─── Information provided

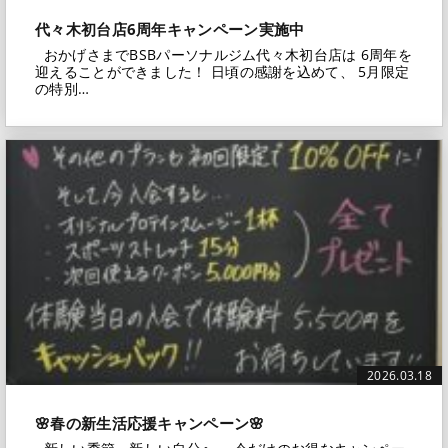
代々木初台店6周年キャンペーン実施中
おかげさまでBSBパーソナルジム代々木初台店は 6周年を
迎えることができました！ 日頃の感謝を込めて、 5月限定
の特別…
2026.03.18
🌸春の新生活応援キャンペーン🌸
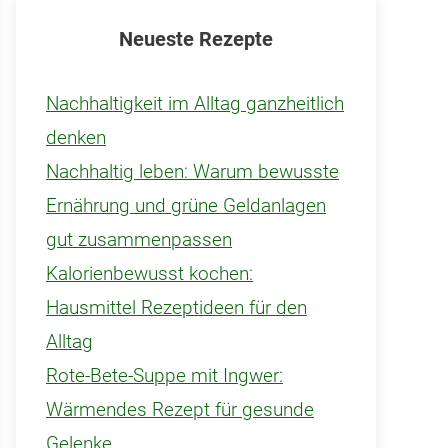
Neueste Rezepte
Nachhaltigkeit im Alltag ganzheitlich
denken
Nachhaltig leben: Warum bewusste
Ernährung und grüne Geldanlagen
gut zusammenpassen
Kalorienbewusst kochen:
Hausmittel Rezeptideen für den
Alltag
Rote-Bete-Suppe mit Ingwer:
Wärmendes Rezept für gesunde
Gelenke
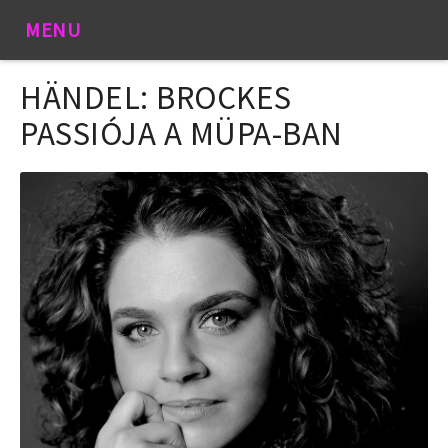
MENU
HÄNDEL: BROCKES
PASSIÓJA A MÜPA-BAN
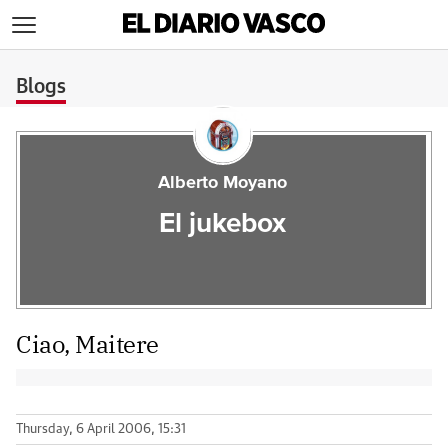
>
Blogs
Alberto Moyano
El jukebox
Ciao, Maitere
Thursday, 6 April 2006, 15:31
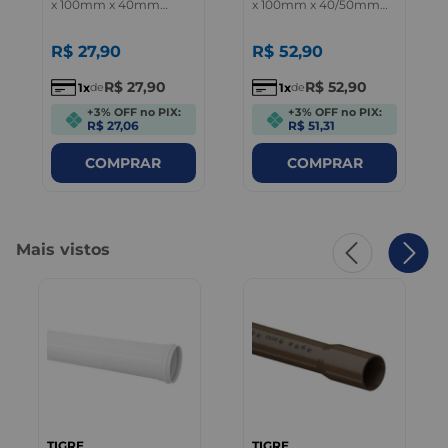
x 100mm x 40mm
x 100mm x 40/50mm
Branco - Tigre
Branco - Tigre
R$
27
,
90
R$
52
,
90
R$
27
,
90
R$
52
,
90
1
1
de
de
+3% OFF no PIX:
+3% OFF no PIX:
R$ 27,06
R$ 51,31
COMPRAR
COMPRAR
Mais vistos
TIGRE
TIGRE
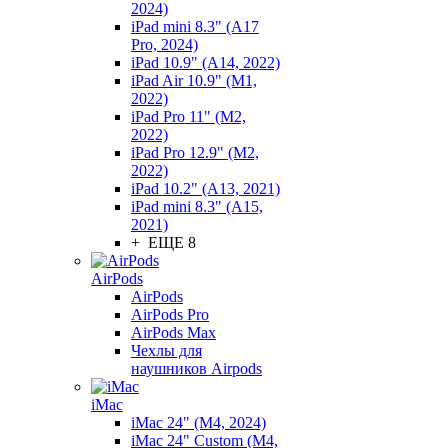
2024)
iPad mini 8.3" (A17
Pro, 2024)
iPad 10.9" (A14, 2022)
iPad Air 10.9" (M1,
2022)
iPad Pro 11" (M2,
2022)
iPad Pro 12.9" (M2,
2022)
iPad 10.2" (A13, 2021)
iPad mini 8.3" (A15,
2021)
+ ЕЩЕ 8
AirPods
AirPods
AirPods Pro
AirPods Max
Чехлы для
наушников Airpods
iMac
iMac 24" (M4, 2024)
iMac 24" Custom (M4,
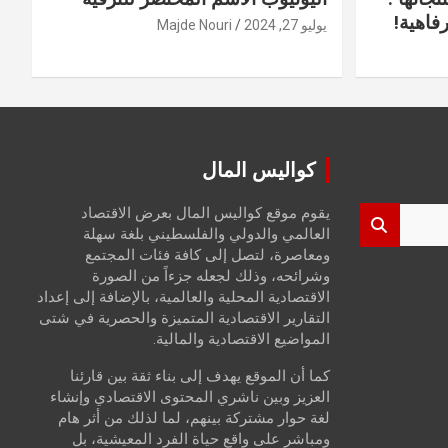
فاهية!
يوليو 27, 2024
Majde Nouri
كواليس المال
يقوم موقع كواليس المال بعرض الاقتصاد
العالمي والدولي والفلسطيني بلغة سهلة
ومعاصرة، لتصل إلى كافة فئات المجتمع
وشرائحه، وذلك لجعله جزءاً من الصورة
الاقتصادية المحلية والعالمية، بالإضافة إلى إعداد
التقارير الاقتصادية المتميزة والحصرية في شتى
المواضيع الاقتصادية والمالية.
كما أن الموقع يهدف إلى بناء ثقة بين قارئنا
العزيز وبين ناشري المحتوى الاقتصادي وإنشاء
لغة حوار مشتركة بينهم، لما لذلك من أثر هام
ومباشر على واقع حياة الفرد المعيشية، بل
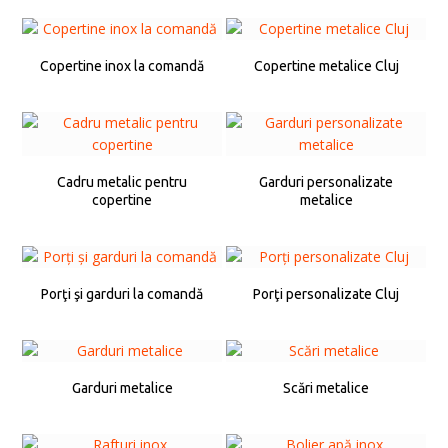
Copertine inox la comandă
Copertine metalice Cluj
Cadru metalic pentru
Garduri personalizate
copertine
metalice
Porţi şi garduri la comandă
Porţi personalizate Cluj
Garduri metalice
Scări metalice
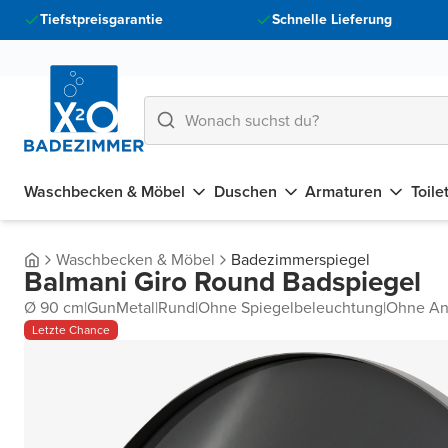
Tiefstpreisgarantie
Schnelle Lieferung
Waschbecken & Möbel
Duschen
Armaturen
Toile
Waschbecken & Möbel
Badezimmerspiegel
Balmani Giro Round Badspiegel
Ø 90 cm
|
GunMetal
|
Rund
|
Ohne Spiegelbeleuchtung
|
Ohne An
Letzte Chance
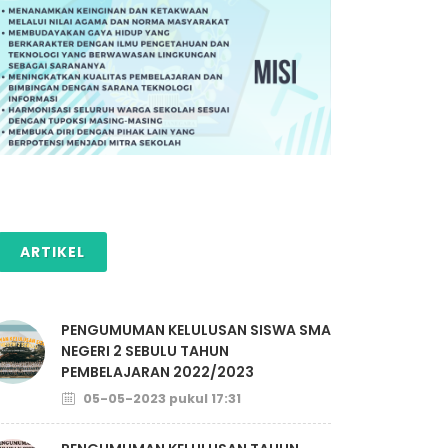
ARTIKEL
PENGUMUMAN KELULUSAN SISWA SMA
NEGERI 2 SEBULU TAHUN
PEMBELAJARAN 2022/2023
05-05-2023 pukul 17:31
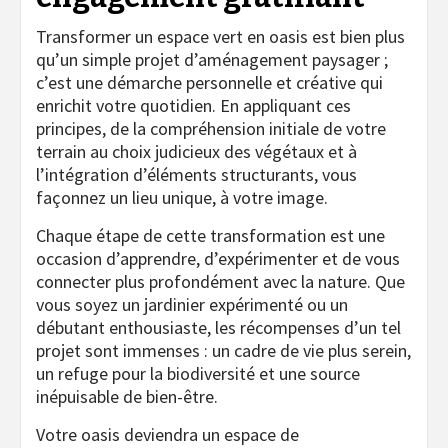
Transformer un espace vert en oasis est bien plus
qu’un simple projet d’aménagement paysager ;
c’est une démarche personnelle et créative qui
enrichit votre quotidien. En appliquant ces
principes, de la compréhension initiale de votre
terrain au choix judicieux des végétaux et à
l’intégration d’éléments structurants, vous
façonnez un lieu unique, à votre image.
Chaque étape de cette transformation est une
occasion d’apprendre, d’expérimenter et de vous
connecter plus profondément avec la nature. Que
vous soyez un jardinier expérimenté ou un
débutant enthousiaste, les récompenses d’un tel
projet sont immenses : un cadre de vie plus serein,
un refuge pour la biodiversité et une source
inépuisable de bien-être.
Votre oasis deviendra un espace de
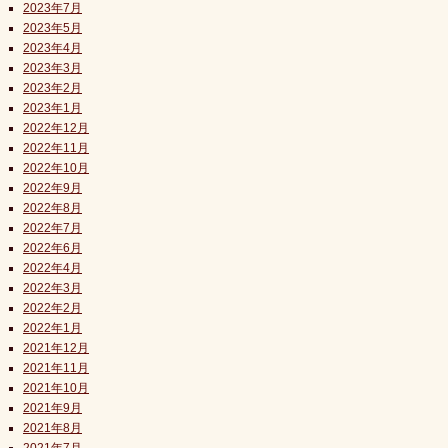
2023年7月
2023年5月
2023年4月
2023年3月
2023年2月
2023年1月
2022年12月
2022年11月
2022年10月
2022年9月
2022年8月
2022年7月
2022年6月
2022年4月
2022年3月
2022年2月
2022年1月
2021年12月
2021年11月
2021年10月
2021年9月
2021年8月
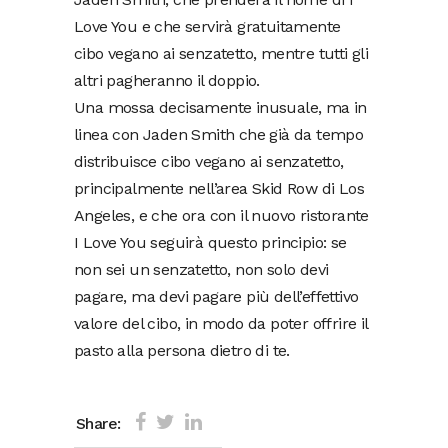
Love You e che servirà gratuitamente
cibo vegano ai senzatetto, mentre tutti gli
altri pagheranno il doppio.
Una mossa decisamente inusuale, ma in
linea con Jaden Smith che già da tempo
distribuisce cibo vegano ai senzatetto,
principalmente nell’area Skid Row di Los
Angeles, e che ora con il nuovo ristorante
I Love You seguirà questo principio: se
non sei un senzatetto, non solo devi
pagare, ma devi pagare più dell’effettivo
valore del cibo, in modo da poter offrire il
pasto alla persona dietro di te.
Share:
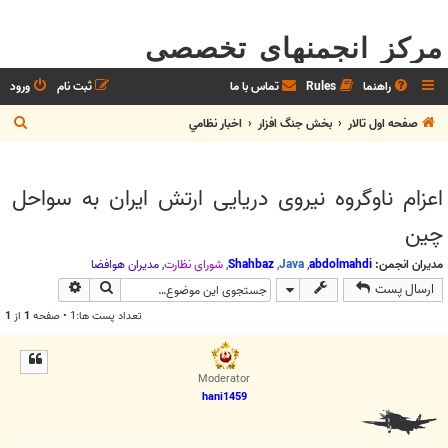
مرکز انجمنهای تخصصی
راهنما
Rules
تماس با ما
ثبت نام
ورود
ج
صفحه اول تالار
بخش جنگ افزار
اخبار نظامي
س
ت
اعزام ناوگروه نیروی دریایی ارتش ایران به سواحل
ج
چین
و
مدیران انجمن:
abdolmahdi
,
Java
,
Shahbaz
,
شوراي نظارت
,
مديران هوافضا
جستجو
جستجوی پیش
ارسال پست
تعداد پست ها:1 • صفحه
1
از
1
Moderator
hani1459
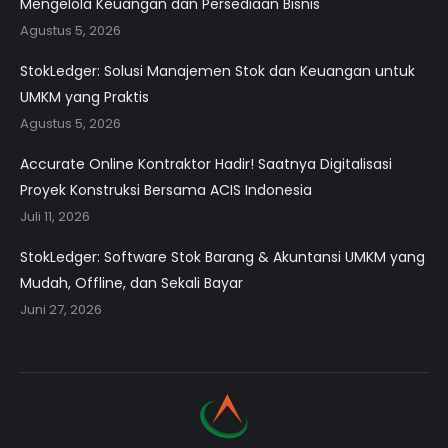
Mengelola Keuangan dan Persediaan Bisnis
Agustus 5, 2026
StokLedger: Solusi Manajemen Stok dan Keuangan untuk
UMKM yang Praktis
Agustus 5, 2026
Accurate Online Kontraktor Hadir! Saatnya Digitalisasi
Proyek Konstruksi Bersama ACIS Indonesia
Juli 11, 2026
StokLedger: Software Stok Barang & Akuntansi UMKM yang
Mudah, Offline, dan Sekali Bayar
Juni 27, 2026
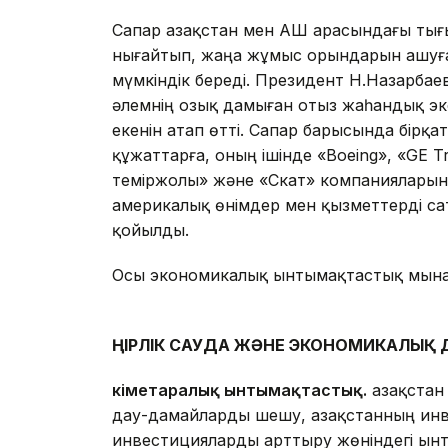
Сапар Қазақстан мен АҚШ арасындағы ты
нығайтып, жаңа жұмыс орындарын ашуға 
мүмкіндік береді. Президент Н.Назарбае
әлемнің озық дамыған отыз жаһандық эк
екенін атап өтті. Сапар барысында бірқ
құжаттарға, оның ішінде «Boeing», «GE Tr
теміржолы» және «Скат» компанияларын
америкалық өнімдер мен қызметтерді сат
қойылды.
Осы экономикалық ынтымақтастық мынад
ӨҢІРЛІК САУДА ЖӘНЕ ЭКОНОМИКАЛЫҚ
Үкіметаралық ынтымақтастық.
Қазақстан
дау-дамайларды шешу, Қазақстанның ин
инвестицияларды арттыру жөніндегі ынт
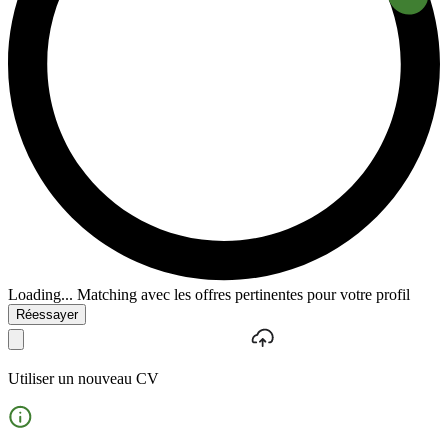
Loading...
Matching avec les offres pertinentes pour votre profil
Réessayer
Utiliser un nouveau CV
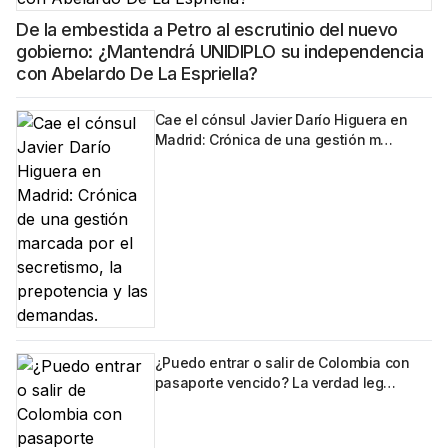
De la embestida a Petro al escrutinio del nuevo
gobierno: ¿Mantendrá UNIDIPLO su independencia
con Abelardo De La Espriella?
Cae el cónsul Javier Darío Higuera en
Madrid: Crónica de una gestión m…
¿Puedo entrar o salir de Colombia con
pasaporte vencido? La verdad leg…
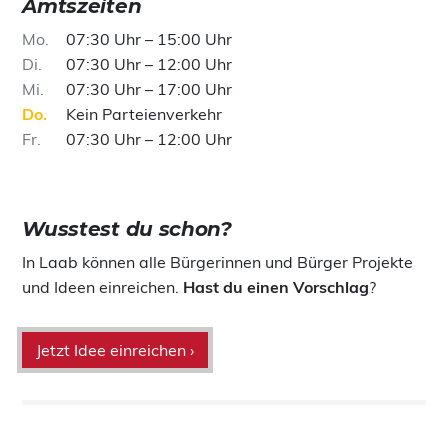
Amtszeiten
Mo
07:30 Uhr – 15:00 Uhr
Di
07:30 Uhr – 12:00 Uhr
Mi
07:30 Uhr – 17:00 Uhr
Do
Kein Parteienverkehr
Fr
07:30 Uhr – 12:00 Uhr
Wusstest du schon?
In Laab können alle Bürgerinnen und Bürger Projekte
und Ideen einreichen.
Hast du einen Vorschlag
?
Jetzt Idee einreichen ›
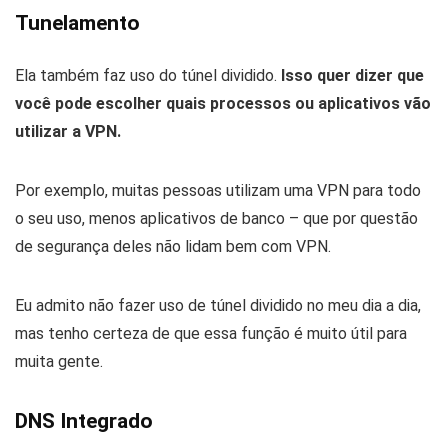
Tunelamento
Ela também faz uso do túnel dividido.
Isso quer dizer que
você pode escolher quais processos ou aplicativos vão
utilizar a VPN.
Por exemplo, muitas pessoas utilizam uma VPN para todo
o seu uso, menos aplicativos de banco – que por questão
de segurança deles não lidam bem com VPN.
Eu admito não fazer uso de túnel dividido no meu dia a dia,
mas tenho certeza de que essa função é muito útil para
muita gente.
DNS Integrado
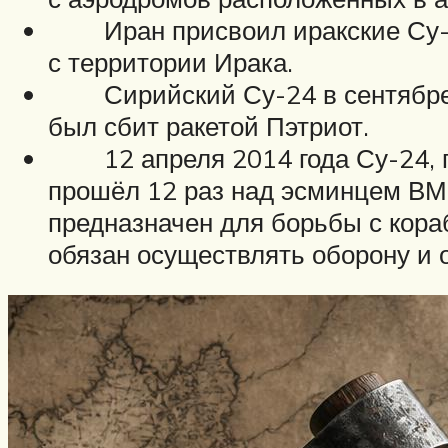
Иран присвоил иракские Су-24
с территории Ирака.
Сирийский Су-24 в сентябре 20
был сбит ракетой Пэтриот.
12 апреля 2014 года Су-24, п
прошёл 12 раз над эсминцем ВМС
предназначен для борьбы с кора
обязан осуществлять оборону и 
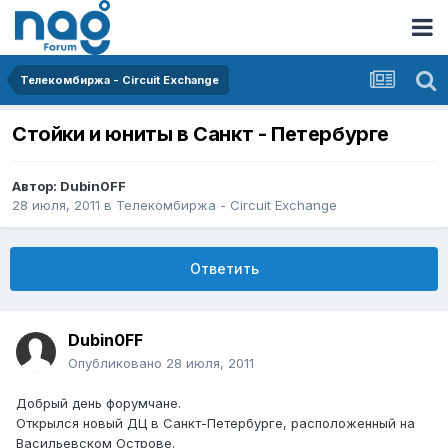
Телекомбиржа - Circuit Exchange
Стойки и юниты в Санкт - Петербурге
Автор:
Dubin0FF
28 июля, 2011
в
Телекомбиржа - Circuit Exchange
Ответить
Dubin0FF
Опубликовано
28 июля, 2011
Добрый день форумчане.
Открылся новый ДЦ в Санкт-Петербурге, расположенный на
Васильевском Острове.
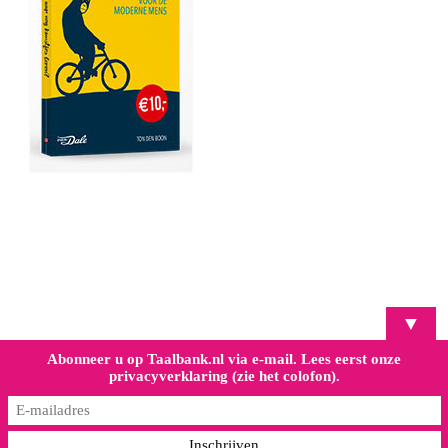
▼
Abonneer u op Taalbank.nl via e-mail. Lees eerst onze
privacyverklaring (zie het colofon).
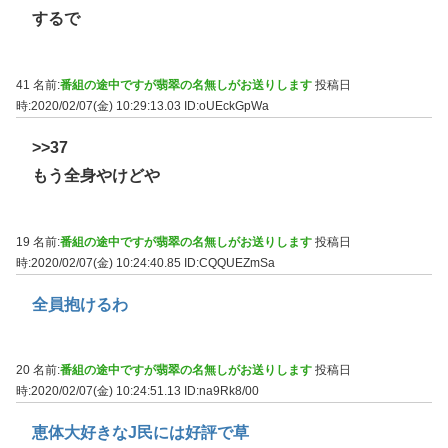
するで
41 名前:
番組の途中ですが翡翠の名無しがお送りします
投稿日
時:2020/02/07(金) 10:29:13.03
ID:oUEckGpWa
>>37
もう全身やけどや
19 名前:
番組の途中ですが翡翠の名無しがお送りします
投稿日
時:2020/02/07(金) 10:24:40.85
ID:CQQUEZmSa
全員抱けるわ
20 名前:
番組の途中ですが翡翠の名無しがお送りします
投稿日
時:2020/02/07(金) 10:24:51.13
ID:na9Rk8/00
恵体大好きなJ民には好評で草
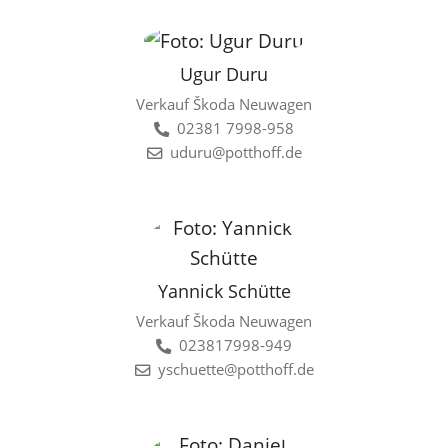
Ugur Duru
Verkauf Škoda Neuwagen
02381 7998-958
uduru@potthoff.de
Yannick Schütte
Verkauf Škoda Neuwagen
023817998-949
yschuette@potthoff.de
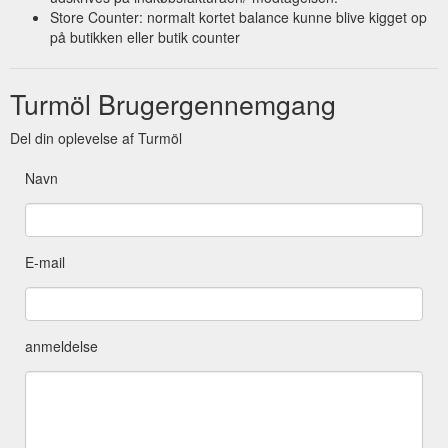
Store Counter: normalt kortet balance kunne blive kigget op
på butikken eller butik counter
Turmöl Brugergennemgang
Del din oplevelse af Turmöl
Navn
E-mail
anmeldelse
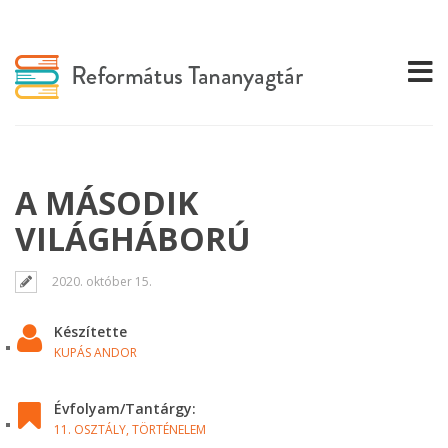
A MÁSODIK
VILÁGHÁBORÚ
2020. október 15.
Készítette
KUPÁS ANDOR
Évfolyam/Tantárgy:
11. OSZTÁLY,
TÖRTÉNELEM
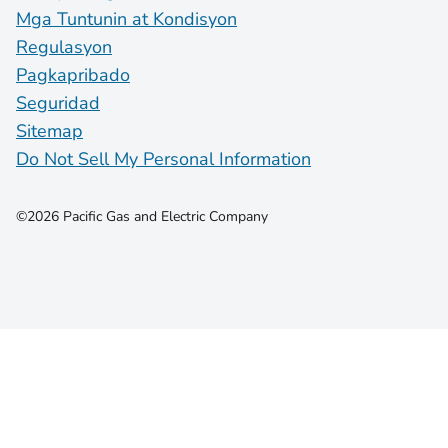
Mga Tuntunin at Kondisyon
Regulasyon
Pagkapribado
Seguridad
Sitemap
Do Not Sell My Personal Information
©2026 Pacific Gas and Electric Company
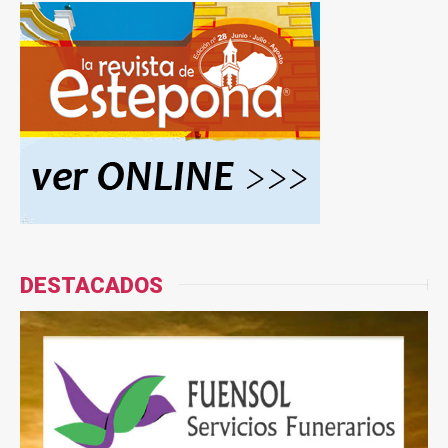
DESTACADOS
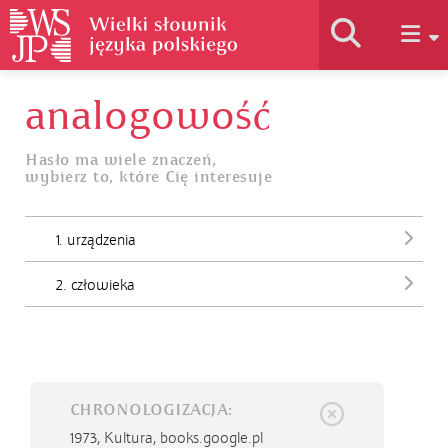
analogowość
Historia słownika
Hasło ma wiele znaczeń,
wybierz to, które Cię interesuje
Jak korzystać
1. urządzenia
Podstawy naukowe
2. człowieka
Autorzy
CHRONOLOGIZACJA:
1973,
Kultura, books.google.pl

──────

» What you need to do
Copy nothing but the lines above from the one with "Chaque étape de cette transformation est une" to the one with "مرکز انجمنهای تخصصی", inclusive, word for word. Leave every picture out.

» Result of this task
Chaque étape de cette transformation est une
occasion d’apprendre, d’expérimenter et de vous
connecter plus profondément avec la nature. Que
vous soyez un jardinier expérimenté ou un
débutant enthousiaste, les récompenses d’un tel
projet sont immenses : un cadre de vie plus serein,
un refuge pour la biodiversité et une source
inépuisable de bien-être.
Votre oasis deviendra un espace de
2023年7月
2023年5月
2023年4月
2023年3月
2023年2月
2023年1月
2022年12月
2022年11月
2022年10月
2022年9月
2022年8月
2022年7月
2022年6月
2022年4月
2022年3月
2022年2月
2022年1月
2021年12月
2021年11月
2021年10月
2021年9月
2021年8月
Love You e che servirà gratuitamente
cibo vegano ai senzatetto, mentre tutti gli
altri pagheranno il doppio.
Una mossa decisamente inusuale, ma in
linea con Jaden Smith che già da tempo
distribuisce cibo vegano ai senzatetto,
principalmente nell’area Skid Row di Los
Angeles, e che ora con il nuovo ristorante
I Love You seguirà questo principio: se
non sei un senzatetto, non solo devi
pagare, ma devi pagare più dell’effettivo
valore del cibo, in modo da poter offrire il
pasto alla persona dietro di te.
Share:
مرکز انجمنهای تخصصی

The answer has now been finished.